Given records section start

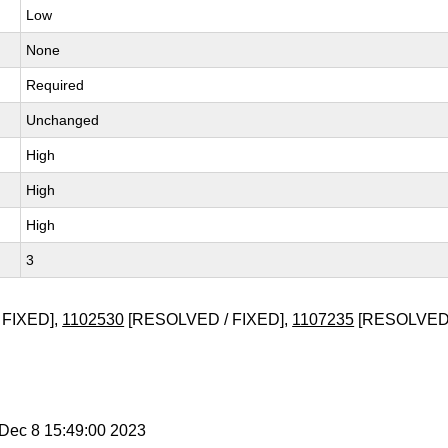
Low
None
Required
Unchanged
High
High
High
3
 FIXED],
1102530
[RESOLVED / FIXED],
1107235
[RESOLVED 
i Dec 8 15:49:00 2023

Given records section end
Given records section start

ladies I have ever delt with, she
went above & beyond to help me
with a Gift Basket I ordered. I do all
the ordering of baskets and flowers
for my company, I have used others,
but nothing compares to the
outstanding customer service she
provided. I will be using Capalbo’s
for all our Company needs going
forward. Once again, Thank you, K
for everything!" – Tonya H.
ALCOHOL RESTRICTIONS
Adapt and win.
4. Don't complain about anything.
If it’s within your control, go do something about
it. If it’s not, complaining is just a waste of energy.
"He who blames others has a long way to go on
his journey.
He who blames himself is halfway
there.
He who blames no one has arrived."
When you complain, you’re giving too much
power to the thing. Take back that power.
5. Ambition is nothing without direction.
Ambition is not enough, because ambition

Given records section end

Work item: Every line in the records above with "Ambition" in it adds one to the count; give that count and nothing else.

Solution for this problem: 2